09 August 2011

Week 31. 2011 9.8.2011

Tendring Topics……..on Line

The Riots and the Looting

The riots in London - and now in other big cities, were still taking place only a few hours ago.   I don't think that there is any useful comment that I can make just yet though I hope to do so next week.  In the meantime perhaps we should think about the value of the recently-much-derided Public Sector.  It is the Public Sector that has to try to stop the rioters and the looters and strive to put out the fires and minimise the damage.  It is the Public Sector that patches up the human victims and it is the Public Sector that has to clear up the mess, clean the streets and try to get civilised life going again,  Mr Cameron's Big Society isn't going to help.  Many of its membrs were busy creating the chaos and destruction.

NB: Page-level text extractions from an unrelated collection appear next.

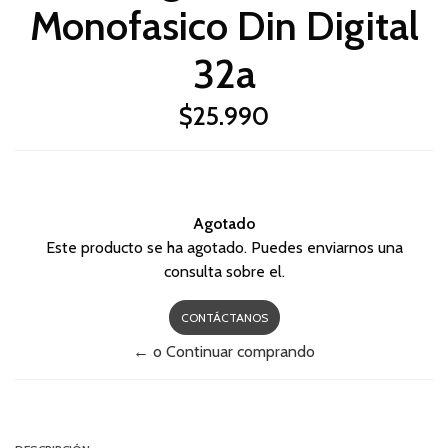
Monofasico Din Digital
32a
$25.990
Agotado
Este producto se ha agotado. Puedes enviarnos una
consulta sobre el.
CONTÁCTANOS
← o Continuar comprando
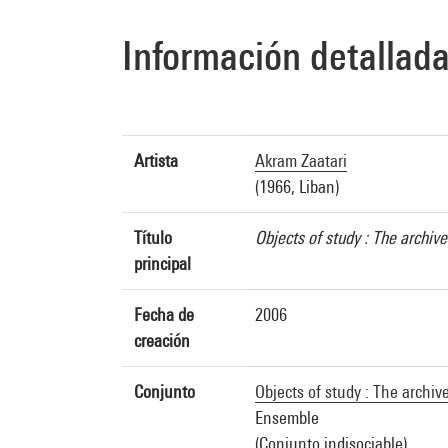
Información detallad
Artista
Akram Zaatari
(1966, Liban)
Título
Objects of study : The archiv
principal
Fecha de
2006
creación
Conjunto
Objects of study : The archi
Ensemble
(Conjunto indisociable)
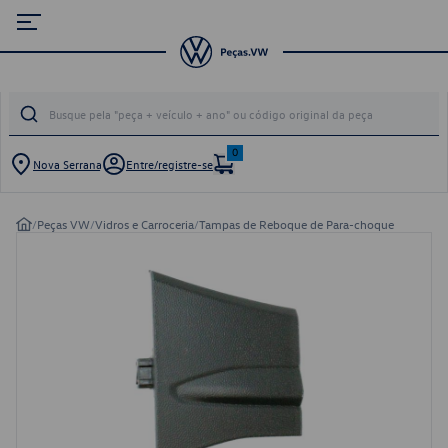
0
Nova Serrana
Entre/registre-se
/
Peças VW
/
Vidros e Carroceria
/
Tampas de Reboque de Para-choque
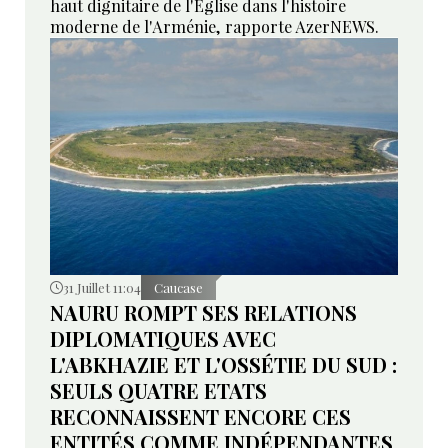
haut dignitaire de l'Église dans l'histoire
moderne de l'Arménie, rapporte AzerNEWS.
31 Juillet 11:04
Caucase
NAURU ROMPT SES RELATIONS
DIPLOMATIQUES AVEC
L'ABKHAZIE ET L'OSSÉTIE DU SUD :
SEULS QUATRE ETATS
RECONNAISSENT ENCORE CES
ENTITÉS COMME INDÉPENDANTES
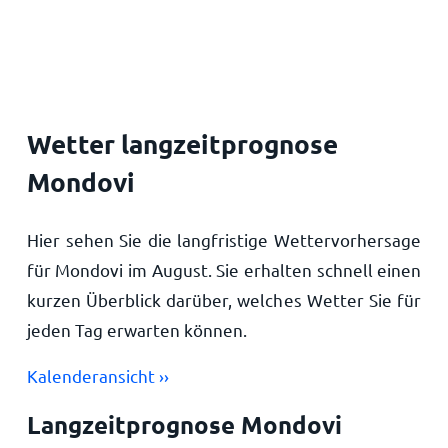
Startseite
Wetter langzeitprognose
Mondovi
Hier sehen Sie die langfristige Wettervorhersage
für Mondovi im August. Sie erhalten schnell einen
kurzen Überblick darüber, welches Wetter Sie für
jeden Tag erwarten können.
Kalenderansicht ››
Langzeitprognose Mondovi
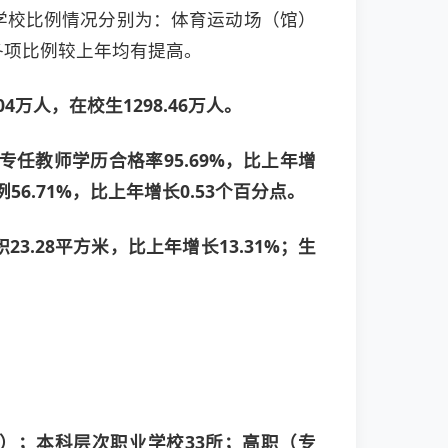
标的学校比例情况分别为：体育运动场（馆）
5%。各项比例较上年均有提高。
万人，在校生1298.46万人。
；专任教师学历合格率95.69%，比上年增
56.71%，比上年增长0.53个百分点。
3.28平方米，比上年增长13.31%；生
4所）；本科层次职业学校33所；高职（专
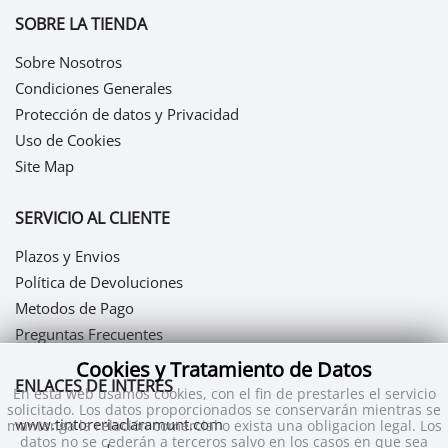
SOBRE LA TIENDA
Sobre Nosotros
Condiciones Generales
Protección de datos y Privacidad
Uso de Cookies
Site Map
SERVICIO AL CLIENTE
Plazos y Envios
Política de Devoluciones
Metodos de Pago
Preguntas Frecuentes
Cookies y Tratamiento de Datos
ENLACES DE INTERES
En esta web usamos cookies, con el fin de prestarles el servicio
solicitado. Los datos proporcionados se conservarán mientras se
www.tintoreriaclaramunt.com
mantenga la relación comercial o exista una obligacion legal. Los
datos no se cederán a terceros salvo en los casos en que sea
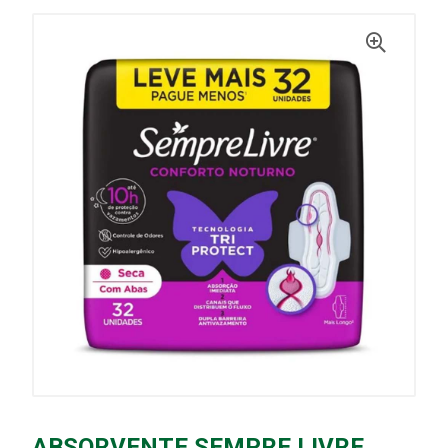
ABSORVENTE SEMPRE LIVRE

Is this the time to emasculate the Public Sector?


A Question of Copyright


It was early in my career as a freelance writer that I learned the importance of the copyright laws. When I submitted an article to a newspaper or magazine editor for publication, I was offering the first opportunity to publish that particular article. I retained the copyright. This meant that I could grant permission for the article to be used again elsewhere – but no-one else could copy it, or any substantial part of it. International treaties extend copyright to most other countries.

This has proved very important to me. A series of articles on domestic hot and cold water supply and drainage, published in Britain’s Do-it-yourself magazine, caught the attention of the editor of a similar publication in Australia. He asked my permission to publish them, offering me a rather larger fee than I had been paid me originally by Do-it-yourself. Although my half a dozen or so commercially successful plumbing manuals are long out of print, I still receive small sums every year for Public Lending Right from British public libraries and from the Authors’ Copyright and Lending Rights Society for the loan or photocopying of them in mainland Europe.

Similar rights exist for musical as for literary work but, because of the ease with which broadcast music can be copied, it is much more difficult to enforce them, difficult – but not impossible. However our present government, despite our continuing unemployment and stagnant economy, has abandoned the pursuit of measures that would block this drain on the fruits of successful British enterprise.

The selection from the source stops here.